Flight delays and departures are on a record pace for 2007, prompting consumer dissatisfaction and congressional attention to airline service.
Airlines are trying to maximize revenues to keep their modest recovery on track and would not welcome government interference. Carriers argue they are just meeting demand and that other aviation operations, like corporate jets, play a role in congestion, especially in New York.
Major airlines nationally operated more than 4.3 million flights for the first seven months of 2007, and reported 1.08 million delays. More than 106,000 flights have been canceled. In July alone, airlines scheduled a record number of flights, more than 647,000.
Airline operations at JFK jumped 23 percent between October 2006 and July 2007 compared to the same period a year earlier, Transportation Department figures show.
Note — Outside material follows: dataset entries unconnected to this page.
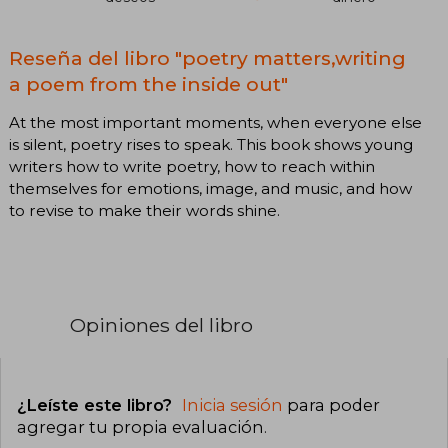
Reseña del libro "poetry matters,writing
a poem from the inside out"
At the most important moments, when everyone else
is silent, poetry rises to speak. This book shows young
writers how to write poetry, how to reach within
themselves for emotions, image, and music, and how
to revise to make their words shine.
Opiniones del libro
¿Leíste este libro?
Inicia sesión
para poder
agregar tu propia evaluación
.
Average daily arrivals with delays greater than one hour at JFK increased 114 percent and the airport’s on-time arrival rate fell from 69.7 percent to 61.2 percent. JFK’s arrival rate in July alone was the worst of any major airport, 57 percent.
Marion Blakey, whose term as FAA administrator ended earlier this month, said in a speech before she left office that airlines needed to “take a step back” on scheduling, especially in the East, or the FAA could intervene.
According to the notice, the FAA wants to review scheduling between March and November 2008, particularly during the 7 a.m. to 10 a.m. and the 2 p.m. to 10 p.m. slots. Those periods are peak times for business travel.